The list of potential causative agents is long and includes sulfonamides, tetracyclines, nonsteroidal anti-inflammatory drugs, anticonvulsants, and muscle relaxants.1,2 Sulfonamides and anticonvulsants account for the majority of cases of FDE, with TMP-SMX being the most common culprit.1

Differential diagnosis includes vasculitis, erythema multiforme, DRESS syndrome, early herpes zoster, and Stevens-Johnson syndrome. A history of similar prior rash, especially in the same location, after using one of the implicated classes of drugs helps narrow the differential. 

FDEs rarely cause any laboratory test value abnormalities other than mild eosinophilia. Similarly, patients with an FDE rarely appear to be seriously ill.

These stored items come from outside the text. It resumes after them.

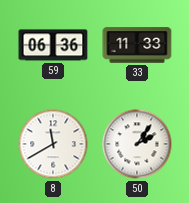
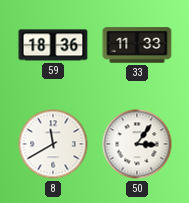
59: 06:36 -> 18:36
50: 2:06 -> 3:06
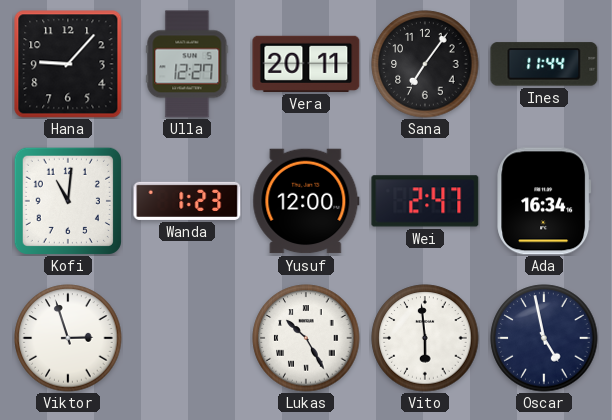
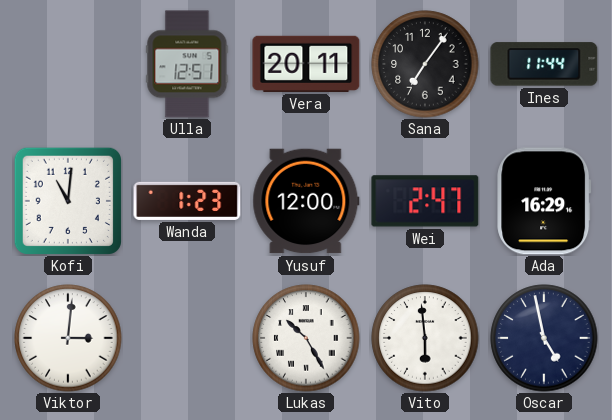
Hana: 9:07 -> none
Ulla: 12:27 -> 12:51
Ada: 16:34 -> 16:29
Viktor: 2:57 -> 3:01
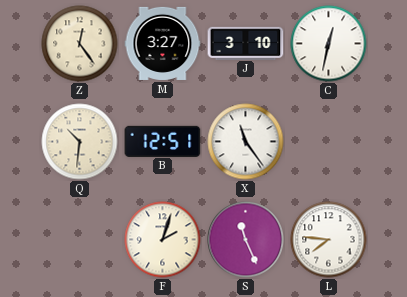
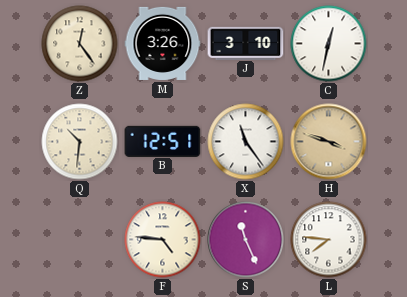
M: 3:27 -> 3:26
H: none -> 3:48
F: 2:03 -> 4:46
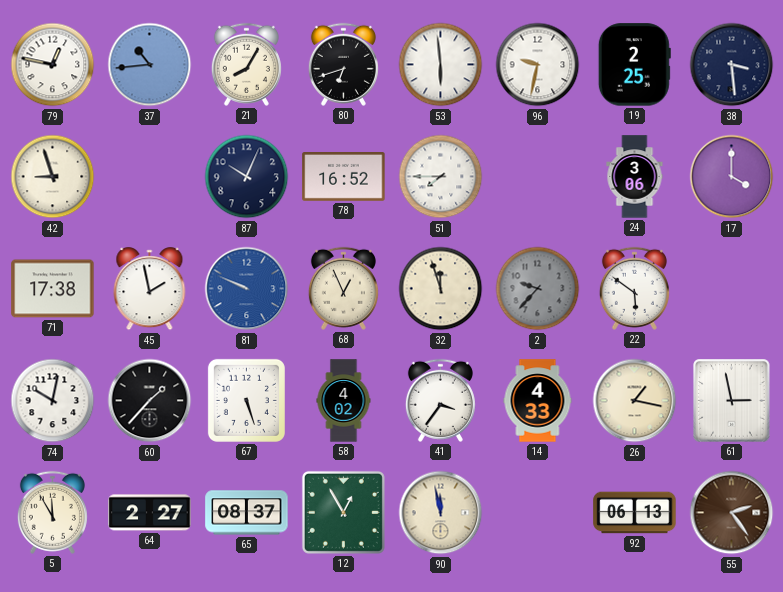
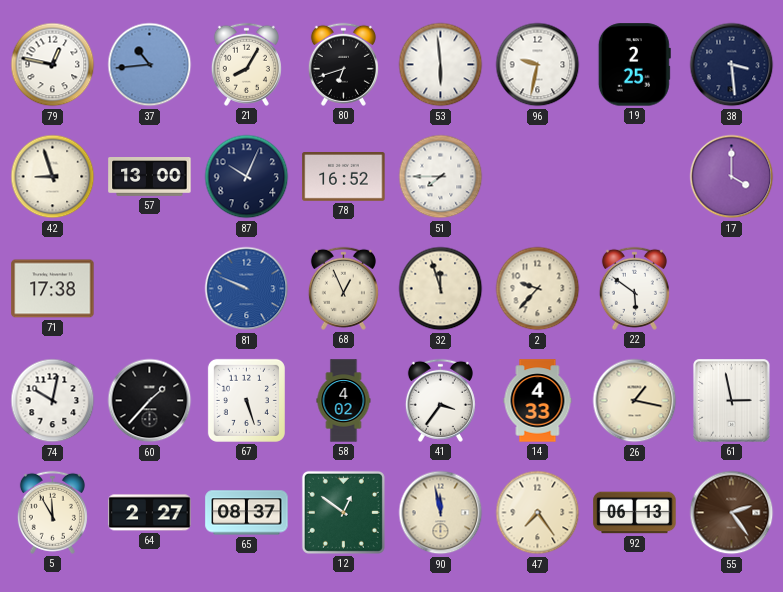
57: none -> 13:00
24: 3:06 -> none
45: 1:58 -> none
2 dial: grey -> cream
12: 12:55 -> 12:51
47: none -> 7:24
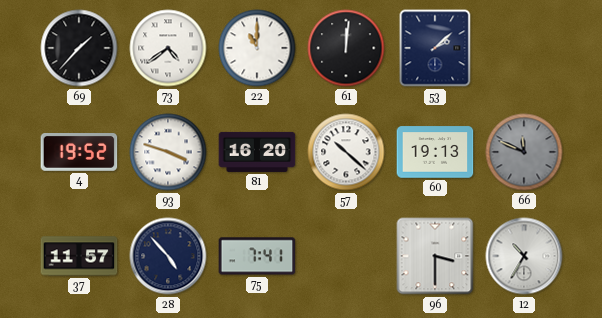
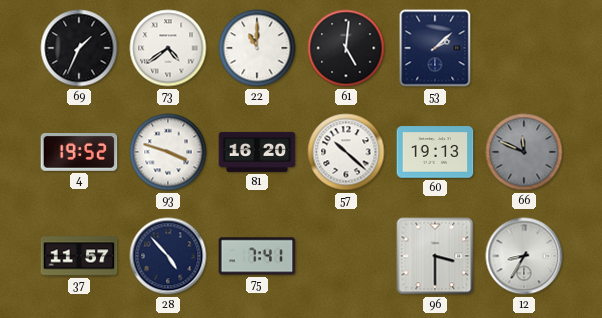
69: 1:37 -> 1:34
61: 12:01 -> 5:01
12: 10:35 -> 8:35
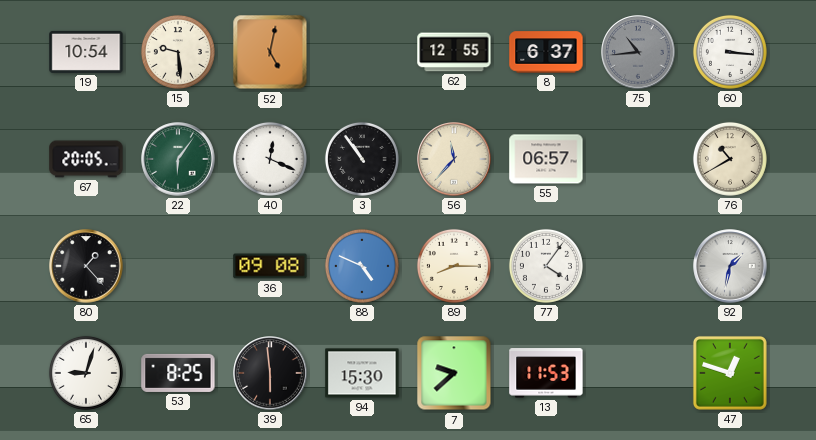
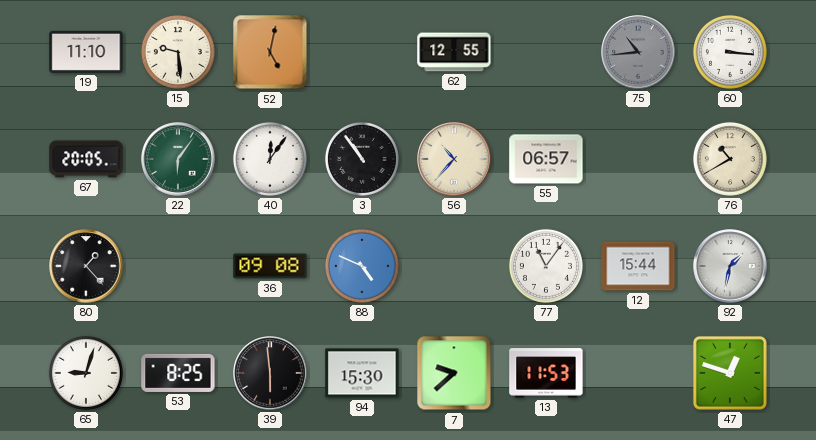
19: 10:54 -> 11:10
8: 6:37 -> none
40: 12:19 -> 12:06
56: 11:37 -> 10:37
89: 8:15 -> none
77: 4:06 -> 11:06
12: none -> 15:44
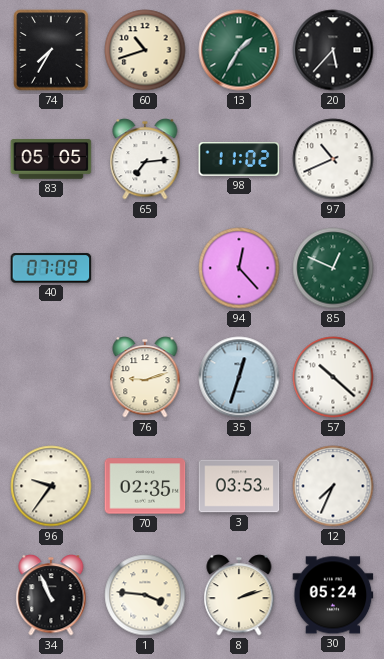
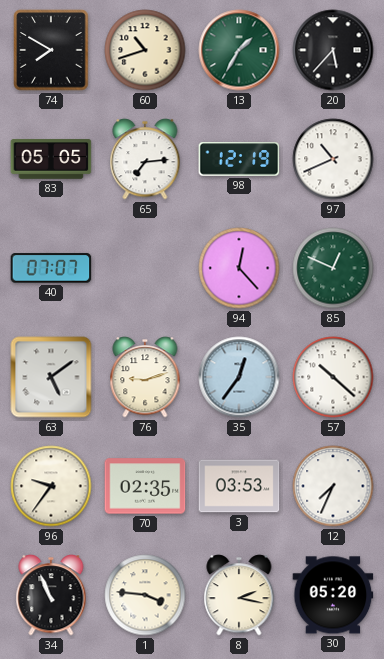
74: 7:35 -> 7:50
98: 11:02 -> 12:19
40: 07:09 -> 07:07
63: none -> 5:09
35: 12:33 -> 12:36
8: 2:12 -> 2:17
30: 05:24 -> 05:20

While there is no confirmatory laboratory test, the likelihood of other causes can be reduced somewhat by the absence of certain abnormal findings, such as normal coagulation study results, a normal WBC count, a normal or mildly elevated eosinophil count, and the absence of multiorgan involvement such as coagulopathy or kidney or liver failure.

Treatment involves discontinuation of the offending agent and symptomatic treatment, usually with topical corticosteroids and antihistamines. In more severe or refractory cases, systemic corticosteroids may be needed. If the suspected causative agent is absolutely necessary for medical management, then desensitization can be performed, but this is rarely necessary.


  1. Butler DF. Fixed drug eruptions. Medscape. Updated March 22, 2016. Accessed October 7, 2016.
  2. Wick JY. Drug-induced rash: nuisance or threat? Consult Pharm. 2013;28(3):​160-166.

1. Ozkaya-Bayazit E. Specific site involvement in fixed drug eruption. J Am Acad Dermatol. 2003;49:1003-1007.
2. Shiohara T, Mizukawa Y. Fixed drug eruption: a disease mediated by self-inflicted responses of intraepidermal T cells. Eur J Dermatol. 2007;17:201-208.
3. Asero R. Fixed drug eruptions caused by tonic water. J Allergy Clin Immunol. 2003;111:198-199.